Par La Presse Canadienne, 2024

MONTRÉAL — Le dossier des agressions sexuelles commises sur des enfants par des prêtres et employés du diocèse fusionné Saint-Jérôme - Mont-Laurier ne cesse de prendre de l’ampleur.

Au départ, la demande d’action collective avait été déposée en novembre 2023 au nom de Paul Dancause et ses deux frères contre le prêtre Maurice Valois et d’une deuxième victime, un homme identifié sous les initiales M.D. agressé de l’âge de 12 à 14 ans par le prêtre Gérard Lambert.

La demande d'action collective a été accueillie en septembre 2024. Le document de la procédure déposé plus tôt cette semaine fait maintenant état de 24 victimes, parmi lesquelles environ une douzaine, autant des garçons que des filles, exposent en détails bouleversants les méfaits qu’ils ont subis alors qu’ils étaient pré-adolescents et adolescents.

Élargissement du dossier

L’action collective vise en tout sept religieux et deux employés laïcs, soit, outre les prêtres Valois et Lambert, l’abbé Jean-Albert Potvin, l’abbé Clarence Léveillé, le prêtre Édouard Léonard, le prêtre Jean-Paul Poulin, l’abbé Gilbert Ndayiragije, et les employés «Monsieur Dalpé» – dont la victime ne connaissait pas le prénom – et Roger Lapierre.

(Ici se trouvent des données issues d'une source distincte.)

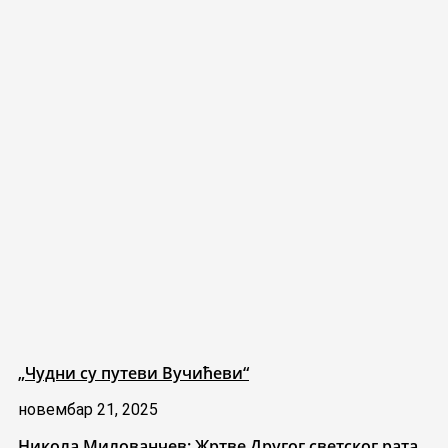
„Чудни су путеви Вучићеви“
новембар 21, 2025
Никола Милованчев: Жртве Другог светског рата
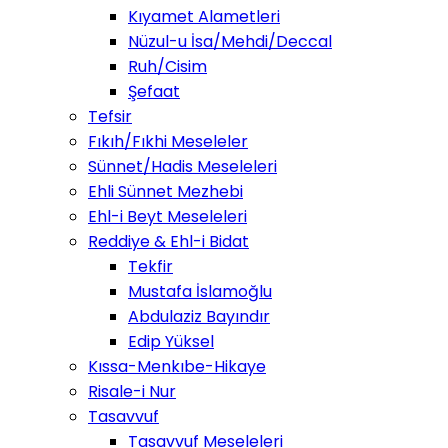
Kıyamet Alametleri
Nüzul-u İsa/Mehdi/Deccal
Ruh/Cisim
Şefaat
Tefsir
Fıkıh/Fıkhi Meseleler
Sünnet/Hadis Meseleleri
Ehli Sünnet Mezhebi
Ehl-i Beyt Meseleleri
Reddiye & Ehl-i Bidat
Tekfir
Mustafa İslamoğlu
Abdulaziz Bayındır
Edip Yüksel
Kıssa-Menkıbe-Hikaye
Risale-i Nur
Tasavvuf
Tasavvuf Meseleleri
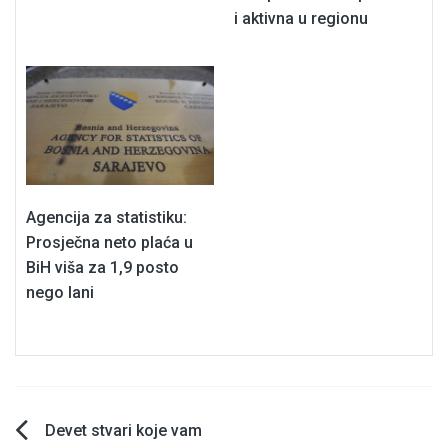
i aktivna u regionu
Agencija za statistiku:
Prosječna neto plaća u
BiH viša za 1,9 posto
nego lani
Navigacija
Devet stvari koje vam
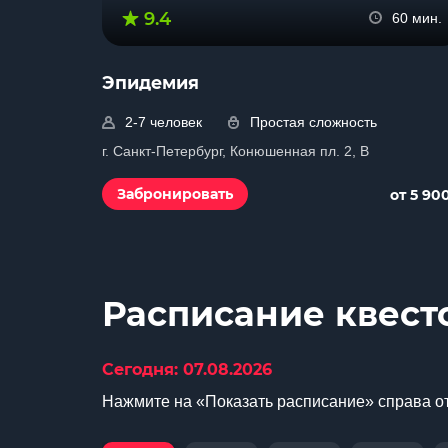
9.4
60 мин.
Эпидемия
2-7 человек
Простая сложность
г. Санкт-Петербург, Конюшенная пл. 2, B
Забронировать
от 5 90
Расписание квест
Сегодня: 07.08.2026
Нажмите на «Показать расписание» справа от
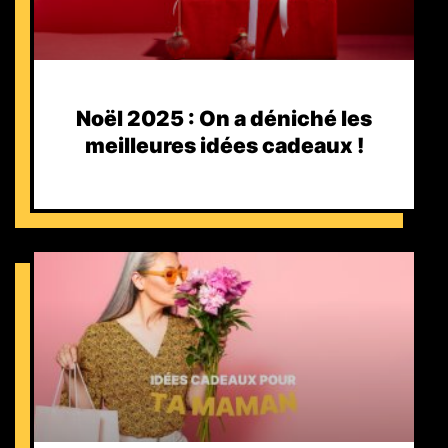
Noël 2025 : On a déniché les
meilleures idées cadeaux !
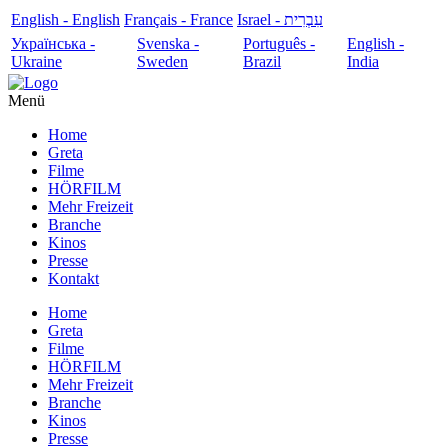
English - English
Français - France
עִבְרִית - Israel
Українська -
Svenska -
Português -
English -
Ukraine
Sweden
Brazil
India
Menü
Home
Greta
Filme
HÖRFILM
Mehr Freizeit
Branche
Kinos
Presse
Kontakt
Home
Greta
Filme
HÖRFILM
Mehr Freizeit
Branche
Kinos
Presse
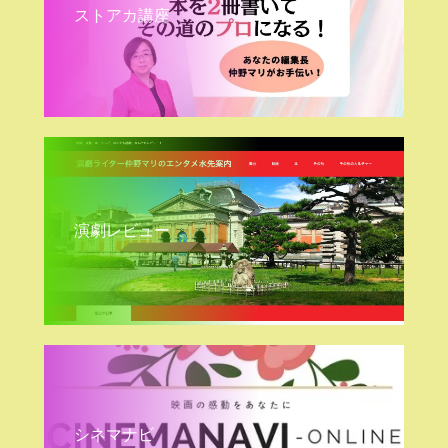
ストアカ講座
演劇レビュー
シネマナビ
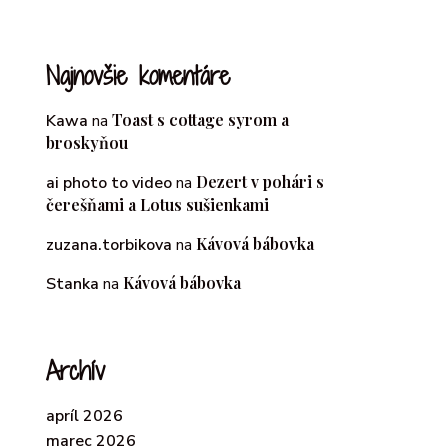
Najnovšie komentáre
Toast s cottage syrom a
Kawa
na
broskyňou
Dezert v pohári s
ai photo to video
na
čerešňami a Lotus sušienkami
Kávová bábovka
zuzana.torbikova
na
Kávová bábovka
Stanka
na
Archív
apríl 2026
marec 2026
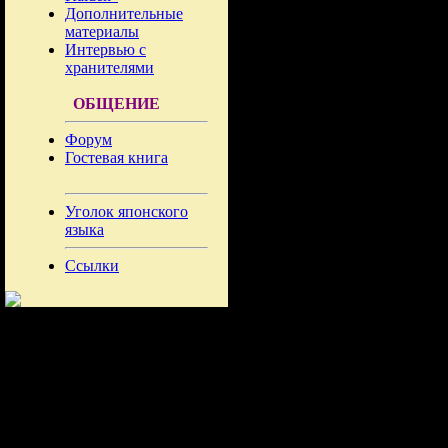
Дополнительные
материалы
Интервью с
хранителями
ОБЩЕНИЕ
Форум
Гостевая книга
Уголок японского
языка
Ссылки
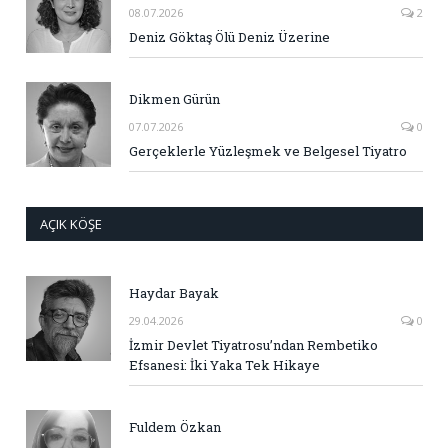
08.07.2026
2
Deniz Göktaş Ölü Deniz Üzerine
Dikmen Gürün
07.07.2026
0
Gerçeklerle Yüzleşmek ve Belgesel Tiyatro
AÇIK KÖŞE
Haydar Bayak
29.04.2026
0
İzmir Devlet Tiyatrosu’ndan Rembetiko
Efsanesi: İki Yaka Tek Hikaye
Fuldem Özkan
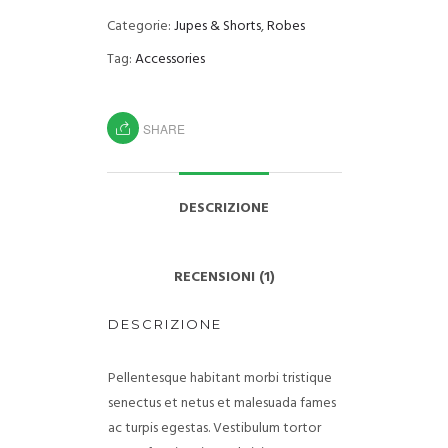
Categorie:
Jupes & Shorts
,
Robes
Tag:
Accessories
SHARE
DESCRIZIONE
RECENSIONI (1)
DESCRIZIONE
Pellentesque habitant morbi tristique
senectus et netus et malesuada fames
ac turpis egestas. Vestibulum tortor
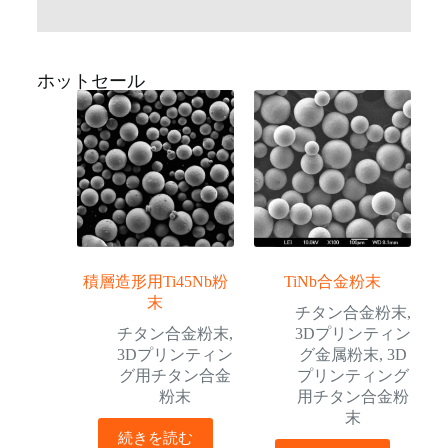
ホットセール
積層造形用Ti45Nb粉
TiNb合金粉末
末
チタン合金粉末
,
チタン合金粉末
,
3Dプリンティン
3Dプリンティン
グ金属粉末
,
3D
グ用チタン合金
プリンティング
粉末
用チタン合金粉
末
続きを読む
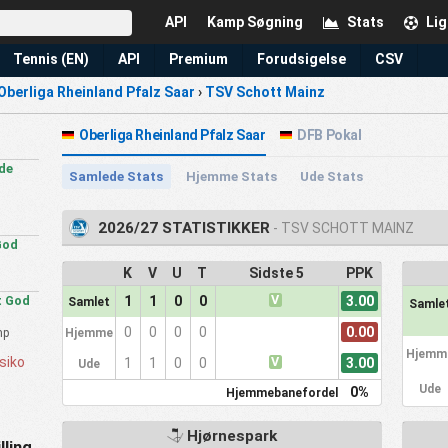
API
Kamp Søgning
Stats
Lig
Tennis (EN)
API
Premium
Forudsigelse
CSV
Oberliga Rheinland Pfalz Saar
›
TSV Schott Mainz
Oberliga Rheinland Pfalz Saar
DFB Pokal
de
Samlede Stats
Hjemme Stats
Ude Stats
2026/27 STATISTIKKER
- TSV SCHOTT MAINZ
God
K
V
U
T
Sidste 5
PPK
V
3.00
 God
1
1
0
0
Samlet
Samle
0.00
0
0
0
0
mp
Hjemme
Hjemm
siko
V
3.00
1
1
0
0
Ude
Ude
0%
Hjemmebanefordel
Hjørnespark
lling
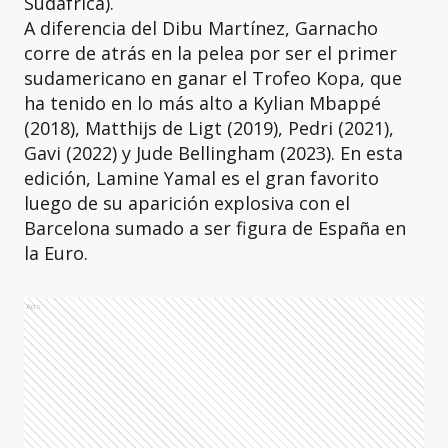
Sudáfrica).
A diferencia del Dibu Martínez, Garnacho
corre de atrás en la pelea por ser el primer
sudamericano en ganar el Trofeo Kopa, que
ha tenido en lo más alto a Kylian Mbappé
(2018), Matthijs de Ligt (2019), Pedri (2021),
Gavi (2022) y Jude Bellingham (2023). En esta
edición, Lamine Yamal es el gran favorito
luego de su aparición explosiva con el
Barcelona sumado a ser figura de España en
la Euro.
Ads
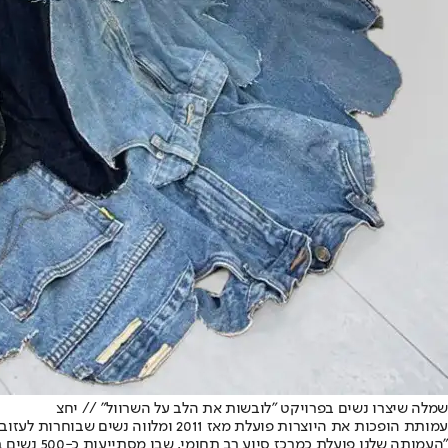
שמלה שיצרו נשים בפרויקט "לובשות את הלב על השרוול" // יחצ
עמותת הופכות את היוצרות פועלת מאז
"העמותה שלנו פועלת כמרכז סיוע רב תחומי, שבו מסתייעות כ-500 נשים בשנה", משתפת לילך צור בן משה, מנכ"לית "הופכות את היוצרות".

Tous ces suspects sauf un sont aujourd’hui décédés, selon le cabinet Arsenault, Dufresne, Wee avocats, qui pilote le dossier. Le seul survivant, l’abbé Gilbert Ndayiragije, œuvre toujours au diocèse, dans les paroisses Sainte-Marguerite et Notre-Dame-de-la-Garde, selon ce que l’on peut lire sur le site web du diocèse.

Ce sont toutefois les instances – aussi ciblées par la demande d’action collective – qui devront répondre de ces actes, en l’occurrence les deux diocèses de Saint-Jérôme et de Mont-Laurier, fusionnés depuis 2022, et l’Évêque de ce nouveau diocèse non pas en tant qu’individu, mais bien en tant, ironiquement, que «personne morale», le terme employé pour désigner l’entité juridique que représente l’évêché.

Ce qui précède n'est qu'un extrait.